● **Problem to solve**:
Below are records; reproduce exactly the lines from the first through the one containing "unas tasas mucho".

(Saved data entries)
= = = =

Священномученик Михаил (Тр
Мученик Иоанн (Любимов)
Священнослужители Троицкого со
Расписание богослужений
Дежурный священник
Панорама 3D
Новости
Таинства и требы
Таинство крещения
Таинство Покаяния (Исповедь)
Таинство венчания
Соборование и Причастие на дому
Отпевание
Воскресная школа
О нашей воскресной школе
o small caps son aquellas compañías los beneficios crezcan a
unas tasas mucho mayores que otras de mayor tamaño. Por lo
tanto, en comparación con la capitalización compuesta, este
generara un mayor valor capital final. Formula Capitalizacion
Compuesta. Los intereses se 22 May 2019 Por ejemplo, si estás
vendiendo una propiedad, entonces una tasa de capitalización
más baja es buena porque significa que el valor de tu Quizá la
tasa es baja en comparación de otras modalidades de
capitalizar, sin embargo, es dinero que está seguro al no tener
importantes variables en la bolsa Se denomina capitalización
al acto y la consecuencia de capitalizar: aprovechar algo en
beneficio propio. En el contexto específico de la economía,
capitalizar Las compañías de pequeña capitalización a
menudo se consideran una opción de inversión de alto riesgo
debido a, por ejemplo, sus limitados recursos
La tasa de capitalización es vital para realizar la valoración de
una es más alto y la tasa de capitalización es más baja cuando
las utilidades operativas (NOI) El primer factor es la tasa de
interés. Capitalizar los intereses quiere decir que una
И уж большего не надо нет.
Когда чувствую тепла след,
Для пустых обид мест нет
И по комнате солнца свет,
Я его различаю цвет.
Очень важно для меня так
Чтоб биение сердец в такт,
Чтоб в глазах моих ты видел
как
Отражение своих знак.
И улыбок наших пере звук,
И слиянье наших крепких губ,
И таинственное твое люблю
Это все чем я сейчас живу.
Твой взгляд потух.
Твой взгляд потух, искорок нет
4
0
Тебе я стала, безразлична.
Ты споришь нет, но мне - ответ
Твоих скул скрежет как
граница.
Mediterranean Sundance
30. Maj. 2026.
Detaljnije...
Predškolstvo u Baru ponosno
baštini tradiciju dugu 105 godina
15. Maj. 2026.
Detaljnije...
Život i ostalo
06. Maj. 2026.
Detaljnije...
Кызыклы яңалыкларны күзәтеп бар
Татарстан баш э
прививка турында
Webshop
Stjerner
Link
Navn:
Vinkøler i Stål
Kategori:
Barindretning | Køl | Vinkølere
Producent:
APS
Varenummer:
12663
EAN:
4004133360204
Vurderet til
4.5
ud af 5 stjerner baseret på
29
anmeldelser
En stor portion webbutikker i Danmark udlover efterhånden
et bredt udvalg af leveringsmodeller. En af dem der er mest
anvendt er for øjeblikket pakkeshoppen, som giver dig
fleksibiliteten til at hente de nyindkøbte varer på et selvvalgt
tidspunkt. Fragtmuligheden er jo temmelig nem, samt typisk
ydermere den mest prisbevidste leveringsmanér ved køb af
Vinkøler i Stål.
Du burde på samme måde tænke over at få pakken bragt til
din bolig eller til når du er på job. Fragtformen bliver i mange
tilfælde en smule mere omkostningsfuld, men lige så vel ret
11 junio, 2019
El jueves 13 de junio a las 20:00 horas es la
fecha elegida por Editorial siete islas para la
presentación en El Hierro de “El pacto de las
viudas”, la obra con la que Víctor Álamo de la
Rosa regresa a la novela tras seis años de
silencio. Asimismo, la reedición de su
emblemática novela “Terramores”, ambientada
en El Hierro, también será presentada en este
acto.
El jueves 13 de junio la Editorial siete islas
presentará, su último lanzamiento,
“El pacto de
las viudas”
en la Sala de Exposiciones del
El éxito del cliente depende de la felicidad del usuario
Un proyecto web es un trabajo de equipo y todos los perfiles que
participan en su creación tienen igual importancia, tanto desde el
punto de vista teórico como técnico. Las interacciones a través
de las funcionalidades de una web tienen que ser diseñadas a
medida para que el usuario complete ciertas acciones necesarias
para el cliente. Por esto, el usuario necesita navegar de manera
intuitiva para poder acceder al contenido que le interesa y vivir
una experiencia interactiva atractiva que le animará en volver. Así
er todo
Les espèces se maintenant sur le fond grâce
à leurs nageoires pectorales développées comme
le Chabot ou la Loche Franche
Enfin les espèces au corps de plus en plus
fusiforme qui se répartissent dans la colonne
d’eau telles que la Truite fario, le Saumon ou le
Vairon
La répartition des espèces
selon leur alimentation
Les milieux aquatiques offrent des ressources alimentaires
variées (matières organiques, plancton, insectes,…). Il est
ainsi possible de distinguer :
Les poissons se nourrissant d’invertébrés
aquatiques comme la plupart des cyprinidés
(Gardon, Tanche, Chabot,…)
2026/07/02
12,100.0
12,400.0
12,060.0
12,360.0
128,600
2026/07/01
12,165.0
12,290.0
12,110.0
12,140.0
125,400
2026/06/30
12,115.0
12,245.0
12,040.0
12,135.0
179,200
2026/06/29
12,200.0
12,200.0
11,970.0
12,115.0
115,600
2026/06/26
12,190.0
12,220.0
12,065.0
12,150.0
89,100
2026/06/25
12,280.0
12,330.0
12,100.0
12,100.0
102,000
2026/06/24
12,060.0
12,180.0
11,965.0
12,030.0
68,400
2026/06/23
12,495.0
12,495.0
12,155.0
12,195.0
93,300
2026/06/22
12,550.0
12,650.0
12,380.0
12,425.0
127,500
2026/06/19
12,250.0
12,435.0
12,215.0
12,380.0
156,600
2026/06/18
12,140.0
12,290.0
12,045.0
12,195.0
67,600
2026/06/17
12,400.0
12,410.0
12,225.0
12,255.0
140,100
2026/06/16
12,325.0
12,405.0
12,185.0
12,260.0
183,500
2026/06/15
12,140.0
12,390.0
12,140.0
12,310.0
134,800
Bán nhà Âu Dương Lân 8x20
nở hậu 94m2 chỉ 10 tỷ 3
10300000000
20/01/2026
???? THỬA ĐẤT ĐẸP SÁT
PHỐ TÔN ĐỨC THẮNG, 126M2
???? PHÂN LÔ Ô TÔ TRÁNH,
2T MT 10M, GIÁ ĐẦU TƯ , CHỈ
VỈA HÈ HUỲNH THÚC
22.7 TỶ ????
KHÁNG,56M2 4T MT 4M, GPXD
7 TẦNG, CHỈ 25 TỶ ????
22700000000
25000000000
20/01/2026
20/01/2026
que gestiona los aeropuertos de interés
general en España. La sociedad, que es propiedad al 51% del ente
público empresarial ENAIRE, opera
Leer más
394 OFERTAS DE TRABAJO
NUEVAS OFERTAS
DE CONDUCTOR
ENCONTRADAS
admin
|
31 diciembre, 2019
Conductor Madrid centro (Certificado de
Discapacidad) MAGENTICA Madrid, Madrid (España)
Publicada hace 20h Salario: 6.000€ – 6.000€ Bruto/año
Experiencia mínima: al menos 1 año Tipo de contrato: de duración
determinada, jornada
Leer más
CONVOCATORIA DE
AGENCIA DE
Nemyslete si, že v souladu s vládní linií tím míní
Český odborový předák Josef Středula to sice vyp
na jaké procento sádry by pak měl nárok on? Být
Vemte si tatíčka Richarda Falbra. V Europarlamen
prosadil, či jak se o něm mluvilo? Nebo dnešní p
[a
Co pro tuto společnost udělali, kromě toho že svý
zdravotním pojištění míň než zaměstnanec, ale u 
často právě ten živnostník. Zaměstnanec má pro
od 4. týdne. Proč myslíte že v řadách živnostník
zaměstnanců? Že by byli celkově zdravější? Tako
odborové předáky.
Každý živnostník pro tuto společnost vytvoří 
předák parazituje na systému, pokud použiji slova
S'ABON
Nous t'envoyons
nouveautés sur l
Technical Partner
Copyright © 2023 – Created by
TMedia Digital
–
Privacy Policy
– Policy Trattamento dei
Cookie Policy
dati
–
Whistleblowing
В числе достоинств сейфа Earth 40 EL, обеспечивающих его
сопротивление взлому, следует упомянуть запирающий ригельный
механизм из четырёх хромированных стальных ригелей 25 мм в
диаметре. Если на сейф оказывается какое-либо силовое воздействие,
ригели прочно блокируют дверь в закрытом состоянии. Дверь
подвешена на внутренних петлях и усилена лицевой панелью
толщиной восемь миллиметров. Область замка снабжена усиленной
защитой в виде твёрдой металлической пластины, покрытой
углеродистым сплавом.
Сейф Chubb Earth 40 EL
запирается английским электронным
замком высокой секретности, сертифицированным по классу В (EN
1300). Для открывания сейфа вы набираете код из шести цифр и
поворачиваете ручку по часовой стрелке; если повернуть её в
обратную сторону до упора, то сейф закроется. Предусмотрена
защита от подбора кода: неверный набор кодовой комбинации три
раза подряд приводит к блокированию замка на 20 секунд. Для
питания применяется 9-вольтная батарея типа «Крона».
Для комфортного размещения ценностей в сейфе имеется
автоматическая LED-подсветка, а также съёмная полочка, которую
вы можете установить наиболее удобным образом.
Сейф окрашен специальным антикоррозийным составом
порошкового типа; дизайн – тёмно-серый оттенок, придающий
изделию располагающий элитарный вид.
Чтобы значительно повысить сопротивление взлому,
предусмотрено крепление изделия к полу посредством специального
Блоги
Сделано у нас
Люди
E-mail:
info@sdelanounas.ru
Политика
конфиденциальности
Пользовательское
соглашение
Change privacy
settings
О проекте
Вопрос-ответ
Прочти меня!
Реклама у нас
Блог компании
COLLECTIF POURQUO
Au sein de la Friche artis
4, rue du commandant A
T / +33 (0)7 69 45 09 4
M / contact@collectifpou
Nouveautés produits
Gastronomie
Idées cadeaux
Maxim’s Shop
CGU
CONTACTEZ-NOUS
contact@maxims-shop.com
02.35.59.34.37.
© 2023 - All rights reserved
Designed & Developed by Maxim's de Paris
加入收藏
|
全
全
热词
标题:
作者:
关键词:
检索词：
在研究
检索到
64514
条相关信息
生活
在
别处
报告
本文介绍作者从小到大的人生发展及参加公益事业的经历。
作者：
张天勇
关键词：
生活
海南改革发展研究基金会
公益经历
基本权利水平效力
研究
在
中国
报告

= = = =

● **Answer box**:
Священномученик Михаил (Тр
Мученик Иоанн (Любимов)
Священнослужители Троицкого со
Расписание богослужений
Дежурный священник
Панорама 3D
Новости
Таинства и требы
Таинство крещения
Таинство Покаяния (Исповедь)
Таинство венчания
Соборование и Причастие на дому
Отпевание
Воскресная школа
О нашей воскресной школе
o small caps son aquellas compañías los beneficios crezcan a
unas tasas mucho mayores que otras de mayor tamaño. Por lo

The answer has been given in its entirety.